EXERCISE DIRECTIONS
What is needed is an exact copy of all the entries.

** DATASET ENTRIES follows **

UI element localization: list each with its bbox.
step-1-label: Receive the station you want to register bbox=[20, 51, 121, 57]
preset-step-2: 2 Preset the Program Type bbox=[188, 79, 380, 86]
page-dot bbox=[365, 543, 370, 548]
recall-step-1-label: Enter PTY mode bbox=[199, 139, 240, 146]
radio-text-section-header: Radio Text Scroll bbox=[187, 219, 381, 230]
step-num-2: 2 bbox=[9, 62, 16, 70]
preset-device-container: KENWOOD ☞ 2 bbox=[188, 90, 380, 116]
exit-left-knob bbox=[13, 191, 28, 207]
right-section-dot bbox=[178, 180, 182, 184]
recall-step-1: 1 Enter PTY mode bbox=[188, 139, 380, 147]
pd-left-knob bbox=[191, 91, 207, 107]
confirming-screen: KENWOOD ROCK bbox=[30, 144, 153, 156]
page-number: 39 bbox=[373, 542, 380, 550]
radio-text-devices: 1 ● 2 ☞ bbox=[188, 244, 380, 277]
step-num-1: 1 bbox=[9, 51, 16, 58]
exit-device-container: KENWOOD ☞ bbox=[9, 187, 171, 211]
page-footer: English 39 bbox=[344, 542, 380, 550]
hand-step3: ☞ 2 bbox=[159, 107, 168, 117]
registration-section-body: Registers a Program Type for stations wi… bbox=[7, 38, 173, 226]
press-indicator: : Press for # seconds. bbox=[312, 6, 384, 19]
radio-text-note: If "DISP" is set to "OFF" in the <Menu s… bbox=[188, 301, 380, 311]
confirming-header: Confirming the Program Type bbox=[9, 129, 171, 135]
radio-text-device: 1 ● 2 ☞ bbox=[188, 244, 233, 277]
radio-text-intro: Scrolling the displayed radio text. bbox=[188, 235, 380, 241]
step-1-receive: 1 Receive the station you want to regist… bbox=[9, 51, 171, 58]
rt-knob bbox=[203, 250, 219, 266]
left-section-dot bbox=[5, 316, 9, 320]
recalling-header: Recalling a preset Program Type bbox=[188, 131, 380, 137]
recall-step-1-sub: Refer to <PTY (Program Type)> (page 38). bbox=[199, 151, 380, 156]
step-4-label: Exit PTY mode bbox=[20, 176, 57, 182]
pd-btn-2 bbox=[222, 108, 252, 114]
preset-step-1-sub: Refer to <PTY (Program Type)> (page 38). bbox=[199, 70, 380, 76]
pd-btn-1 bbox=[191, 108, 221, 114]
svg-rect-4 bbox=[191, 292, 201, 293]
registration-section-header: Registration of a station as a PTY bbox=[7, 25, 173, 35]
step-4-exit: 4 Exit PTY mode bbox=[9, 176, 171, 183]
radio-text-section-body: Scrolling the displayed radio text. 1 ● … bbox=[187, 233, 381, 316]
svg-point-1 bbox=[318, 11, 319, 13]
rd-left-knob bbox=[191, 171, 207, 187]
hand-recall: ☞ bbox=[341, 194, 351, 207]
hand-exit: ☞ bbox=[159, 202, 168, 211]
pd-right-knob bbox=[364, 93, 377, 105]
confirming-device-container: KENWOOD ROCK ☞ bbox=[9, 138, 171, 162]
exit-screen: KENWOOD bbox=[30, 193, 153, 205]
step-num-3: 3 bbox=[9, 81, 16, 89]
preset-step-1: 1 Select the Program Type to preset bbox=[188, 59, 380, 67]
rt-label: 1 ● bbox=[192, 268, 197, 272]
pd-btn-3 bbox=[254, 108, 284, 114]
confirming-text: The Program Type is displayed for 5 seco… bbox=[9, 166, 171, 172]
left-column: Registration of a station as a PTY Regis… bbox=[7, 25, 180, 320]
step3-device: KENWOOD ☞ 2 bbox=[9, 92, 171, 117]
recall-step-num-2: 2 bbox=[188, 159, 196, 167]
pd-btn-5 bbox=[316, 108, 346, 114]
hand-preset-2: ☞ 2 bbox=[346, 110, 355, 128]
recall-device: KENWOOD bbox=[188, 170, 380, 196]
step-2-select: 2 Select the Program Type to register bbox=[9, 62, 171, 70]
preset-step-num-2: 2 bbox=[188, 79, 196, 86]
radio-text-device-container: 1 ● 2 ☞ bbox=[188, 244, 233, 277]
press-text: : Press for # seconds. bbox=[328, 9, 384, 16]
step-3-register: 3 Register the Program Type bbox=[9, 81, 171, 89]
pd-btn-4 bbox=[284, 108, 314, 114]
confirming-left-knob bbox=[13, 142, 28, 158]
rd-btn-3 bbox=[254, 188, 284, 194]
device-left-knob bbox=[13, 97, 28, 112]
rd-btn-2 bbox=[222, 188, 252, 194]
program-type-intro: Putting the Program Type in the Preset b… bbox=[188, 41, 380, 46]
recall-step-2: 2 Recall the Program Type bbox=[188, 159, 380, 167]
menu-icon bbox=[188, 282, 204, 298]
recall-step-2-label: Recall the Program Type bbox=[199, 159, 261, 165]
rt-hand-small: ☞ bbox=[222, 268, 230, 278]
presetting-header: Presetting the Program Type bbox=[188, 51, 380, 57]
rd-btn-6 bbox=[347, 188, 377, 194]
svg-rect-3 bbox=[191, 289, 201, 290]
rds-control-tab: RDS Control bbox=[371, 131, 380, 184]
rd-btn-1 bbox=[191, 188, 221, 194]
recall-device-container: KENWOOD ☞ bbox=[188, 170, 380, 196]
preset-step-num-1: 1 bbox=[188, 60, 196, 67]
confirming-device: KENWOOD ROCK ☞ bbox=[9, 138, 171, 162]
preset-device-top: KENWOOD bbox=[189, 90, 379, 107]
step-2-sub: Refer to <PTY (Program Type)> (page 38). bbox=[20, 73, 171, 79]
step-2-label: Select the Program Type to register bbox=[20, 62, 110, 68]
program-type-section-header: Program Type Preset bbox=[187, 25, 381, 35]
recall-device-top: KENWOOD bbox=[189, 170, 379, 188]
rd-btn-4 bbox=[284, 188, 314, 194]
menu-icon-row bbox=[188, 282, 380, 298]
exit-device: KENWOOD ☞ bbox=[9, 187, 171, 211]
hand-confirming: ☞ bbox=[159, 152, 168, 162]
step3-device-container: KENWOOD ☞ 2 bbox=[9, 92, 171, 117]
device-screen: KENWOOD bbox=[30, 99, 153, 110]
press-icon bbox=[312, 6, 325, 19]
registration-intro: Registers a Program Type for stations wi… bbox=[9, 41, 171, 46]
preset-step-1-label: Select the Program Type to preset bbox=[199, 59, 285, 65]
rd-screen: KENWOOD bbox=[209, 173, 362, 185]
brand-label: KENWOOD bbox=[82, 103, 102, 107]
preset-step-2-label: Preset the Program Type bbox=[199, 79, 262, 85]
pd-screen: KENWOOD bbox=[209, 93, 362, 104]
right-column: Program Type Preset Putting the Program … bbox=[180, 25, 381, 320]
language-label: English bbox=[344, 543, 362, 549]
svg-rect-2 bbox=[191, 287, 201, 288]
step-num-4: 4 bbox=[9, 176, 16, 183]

** End of DATASET ENTRIES **

RESPONSE TO THE EXERCISE
UI element localization: list each with its bbox.
step-1-label: Receive the station you want to register bbox=[20, 51, 121, 57]
preset-step-2: 2 Preset the Program Type bbox=[188, 79, 380, 86]
page-dot bbox=[365, 543, 370, 548]
recall-step-1-label: Enter PTY mode bbox=[199, 139, 240, 146]
radio-text-section-header: Radio Text Scroll bbox=[187, 219, 381, 230]
step-num-2: 2 bbox=[9, 62, 16, 70]
preset-device-container: KENWOOD ☞ 2 bbox=[188, 90, 380, 116]
exit-left-knob bbox=[13, 191, 28, 207]
right-section-dot bbox=[178, 180, 182, 184]
recall-step-1: 1 Enter PTY mode bbox=[188, 139, 380, 147]
pd-left-knob bbox=[191, 91, 207, 107]
confirming-screen: KENWOOD ROCK bbox=[30, 144, 153, 156]
page-number: 39 bbox=[373, 542, 380, 550]
radio-text-devices: 1 ● 2 ☞ bbox=[188, 244, 380, 277]
step-num-1: 1 bbox=[9, 51, 16, 58]
exit-device-container: KENWOOD ☞ bbox=[9, 187, 171, 211]
page-footer: English 39 bbox=[344, 542, 380, 550]
hand-step3: ☞ 2 bbox=[159, 107, 168, 117]
registration-section-body: Registers a Program Type for stations wi… bbox=[7, 38, 173, 226]
press-indicator: : Press for # seconds. bbox=[312, 6, 384, 19]
radio-text-note: If "DISP" is set to "OFF" in the <Menu s… bbox=[188, 301, 380, 311]
confirming-header: Confirming the Program Type bbox=[9, 129, 171, 135]
radio-text-device: 1 ● 2 ☞ bbox=[188, 244, 233, 277]
radio-text-intro: Scrolling the displayed radio text. bbox=[188, 235, 380, 241]
step-1-receive: 1 Receive the station you want to regist… bbox=[9, 51, 171, 58]
rt-knob bbox=[203, 250, 219, 266]
left-section-dot bbox=[5, 316, 9, 320]
recalling-header: Recalling a preset Program Type bbox=[188, 131, 380, 137]
recall-step-1-sub: Refer to <PTY (Program Type)> (page 38). bbox=[199, 151, 380, 156]
step-4-label: Exit PTY mode bbox=[20, 176, 57, 182]
pd-btn-2 bbox=[222, 108, 252, 114]
preset-step-1-sub: Refer to <PTY (Program Type)> (page 38). bbox=[199, 70, 380, 76]
pd-btn-1 bbox=[191, 108, 221, 114]
svg-rect-4 bbox=[191, 292, 201, 293]
registration-section-header: Registration of a station as a PTY bbox=[7, 25, 173, 35]
step-4-exit: 4 Exit PTY mode bbox=[9, 176, 171, 183]
radio-text-section-body: Scrolling the displayed radio text. 1 ● … bbox=[187, 233, 381, 316]
svg-point-1 bbox=[318, 11, 319, 13]
rd-left-knob bbox=[191, 171, 207, 187]
hand-recall: ☞ bbox=[341, 194, 351, 207]
hand-exit: ☞ bbox=[159, 202, 168, 211]
pd-right-knob bbox=[364, 93, 377, 105]
confirming-device-container: KENWOOD ROCK ☞ bbox=[9, 138, 171, 162]
exit-screen: KENWOOD bbox=[30, 193, 153, 205]
step-num-3: 3 bbox=[9, 81, 16, 89]
preset-step-1: 1 Select the Program Type to preset bbox=[188, 59, 380, 67]
rt-label: 1 ● bbox=[192, 268, 197, 272]
pd-btn-3 bbox=[254, 108, 284, 114]
confirming-text: The Program Type is displayed for 5 seco… bbox=[9, 166, 171, 172]
left-column: Registration of a station as a PTY Regis… bbox=[7, 25, 180, 320]
step3-device: KENWOOD ☞ 2 bbox=[9, 92, 171, 117]
recall-step-num-2: 2 bbox=[188, 159, 196, 167]
pd-btn-5 bbox=[316, 108, 346, 114]
hand-preset-2: ☞ 2 bbox=[346, 110, 355, 128]
recall-device: KENWOOD bbox=[188, 170, 380, 196]
step-2-select: 2 Select the Program Type to register bbox=[9, 62, 171, 70]
preset-step-num-2: 2 bbox=[188, 79, 196, 86]
radio-text-device-container: 1 ● 2 ☞ bbox=[188, 244, 233, 277]
press-text: : Press for # seconds. bbox=[328, 9, 384, 16]
step-3-register: 3 Register the Program Type bbox=[9, 81, 171, 89]
pd-btn-4 bbox=[284, 108, 314, 114]
confirming-left-knob bbox=[13, 142, 28, 158]
rd-btn-3 bbox=[254, 188, 284, 194]
device-left-knob bbox=[13, 97, 28, 112]
rd-btn-2 bbox=[222, 188, 252, 194]
program-type-intro: Putting the Program Type in the Preset b… bbox=[188, 41, 380, 46]
recall-step-2: 2 Recall the Program Type bbox=[188, 159, 380, 167]
menu-icon bbox=[188, 282, 204, 298]
recall-step-2-label: Recall the Program Type bbox=[199, 159, 261, 165]
rt-hand-small: ☞ bbox=[222, 268, 230, 278]
presetting-header: Presetting the Program Type bbox=[188, 51, 380, 57]
rd-btn-6 bbox=[347, 188, 377, 194]
svg-rect-3 bbox=[191, 289, 201, 290]
rds-control-tab: RDS Control bbox=[371, 131, 380, 184]
rd-btn-1 bbox=[191, 188, 221, 194]
recall-device-container: KENWOOD ☞ bbox=[188, 170, 380, 196]
preset-step-num-1: 1 bbox=[188, 60, 196, 67]
confirming-device: KENWOOD ROCK ☞ bbox=[9, 138, 171, 162]
preset-device-top: KENWOOD bbox=[189, 90, 379, 107]
step-2-sub: Refer to <PTY (Program Type)> (page 38). bbox=[20, 73, 171, 79]
step-2-label: Select the Program Type to register bbox=[20, 62, 110, 68]
program-type-section-header: Program Type Preset bbox=[187, 25, 381, 35]
recall-device-top: KENWOOD bbox=[189, 170, 379, 188]
rd-btn-4 bbox=[284, 188, 314, 194]
menu-icon-row bbox=[188, 282, 380, 298]
exit-device: KENWOOD ☞ bbox=[9, 187, 171, 211]
hand-confirming: ☞ bbox=[159, 152, 168, 162]
step3-device-container: KENWOOD ☞ 2 bbox=[9, 92, 171, 117]
device-screen: KENWOOD bbox=[30, 99, 153, 110]
press-icon bbox=[312, 6, 325, 19]
registration-intro: Registers a Program Type for stations wi… bbox=[9, 41, 171, 46]
preset-step-1-label: Select the Program Type to preset bbox=[199, 59, 285, 65]
rd-screen: KENWOOD bbox=[209, 173, 362, 185]
brand-label: KENWOOD bbox=[82, 103, 102, 107]
preset-step-2-label: Preset the Program Type bbox=[199, 79, 262, 85]
pd-screen: KENWOOD bbox=[209, 93, 362, 104]
right-column: Program Type Preset Putting the Program … bbox=[180, 25, 381, 320]
language-label: English bbox=[344, 543, 362, 549]
svg-rect-2 bbox=[191, 287, 201, 288]
step-num-4: 4 bbox=[9, 176, 16, 183]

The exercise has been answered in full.